Met andere woorden, er zit een mogelijkheid besloten in de samenwerking die er door de specifieke, kapitalistische vorm waarin die totstandkomt, niet uit kan komen. Dat geldt ook voor de samenwerking tussen de eigenlijke werkers, die ieder afzonderlijk worden 'aangestuurd'.

Manager-klasse

In onze huidige maatschappij is deze vervreemde vermaatschappelijking tot ongekende hoogte opgevoerd. Geen activiteit meer die niet op enigerlei wijze wordt 'gemonitord' door personen die net zo goed in loondienst zijn, maar de discipline van het kapitaal handhaven. Omdat er echter iets onlogisch in deze ontwikkeling zit - namelijk waarom steken toezichthouders, hoofd- en handarbeiders niet gewoon de koppen bij elkaar voor het beste resultaat - moet de scheiding tussen 'management' en werkers voortdurend opnieuw bevestigd en weer anders vormgegeven worden. Hier speelt dus een politiek probleem mee, en in de grote crises van onze eeuw is dit heel scherp aan het licht getreden.

Zowel in de jaren dertig als in de jaren zeventig is te zien hoe in een aantal landen de eigenlijke heersende klasse de greep verloor op de 'nieuwe middenklasse' van technici en managers die ze zelf in het leven heeft moeten roepen.
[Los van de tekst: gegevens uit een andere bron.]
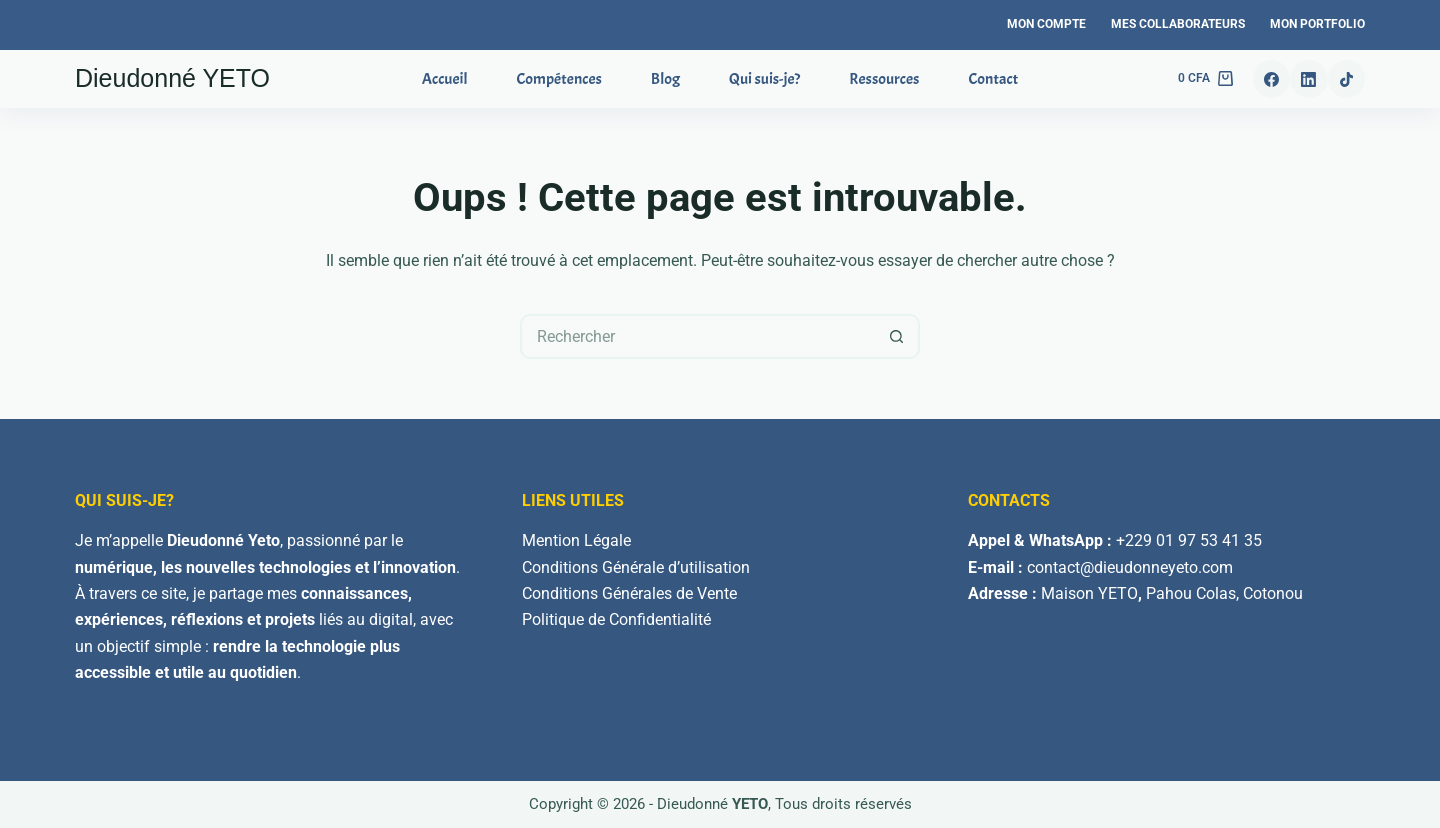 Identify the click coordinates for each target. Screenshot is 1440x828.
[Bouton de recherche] (897, 336)
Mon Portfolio (1317, 24)
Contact (993, 79)
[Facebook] (1272, 79)
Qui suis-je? (764, 79)
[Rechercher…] (697, 336)
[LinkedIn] (1309, 79)
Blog (665, 79)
In de jaren dertig koos deze manager-klasse nog overwegend voor het kapitalisme. Misschien had dat te maken met de reactie die de Russische revolutie opriep. Hoe dan ook, in de New Deal in de VS, maar zelfs in het nationaal-socialisme in Duitsland is te zien hoe politieke stromingen, waarin deze laag een belangrijke rol speelde, de eigenlijke klasse van eigenaars dwong om een aantal structuurveranderingen (bijvoorbeeld in de sfeer van het corporatisme) toe te staan. Omdat in de VS de arbeidersbeweging hierop een antwoord wist te ontwikkelen (een enorme strijd in de nieuwe massaproductie-industrie, met 'sit-down' stakingen op de lopende band en dergelijke), was de uitkomst een gemoderniseerd kapitalisme volgens het Ford-systeem. In Duitsland werd de nieuwe middenklasse (net als de oude) na de vernietiging van de arbeidersbeweging door het Nazisme mee de afgrond in gesleurd en kwam pas onder het Marshallplan in 1947 het Amerikaanse systeem naar Europa.

Nieuwe middenklasse

In de jaren zeventig was het opnieuw crisis, maar nu was de nieuwe middenklasse van managers en technici niet meer op voorhand zo geneigd om de in de problemen geraakte klasse van eigenaars te hulp te schieten. Integendeel, via groepen als de Club van Rome, maar ook de 'Nieuw Linkse' stroming in de Europese sociaal-democratie, leek men eerder van zins, een vergelijk te zoeken met de arbeiders en met de in deze periode opgekomen beweging van derdewereldlanden voor een Nieuwe Internationale Economische Orde. Zelfs ten aanzien van de Sovjet-Unie werd gedacht in termen van ontspanning en 'convergentie', het naar elkaar toegroeien van Oost en West. Figuren als Jan Tinbergen en zijn leerling Jan Pronk, Willy Brandt en Olav Palme, illustreren aardig waar dit nieuwe denken in die periode in gelegen was. De oorzaak voor deze veel 'linksere' opstelling van het middenkader en de politieke formaties waarin het vertegenwoordigd was, moeten we misschien zoeken in de jongerenbeweging van mei '68, die nog lang haar sporen in de politieke cultuur naliet.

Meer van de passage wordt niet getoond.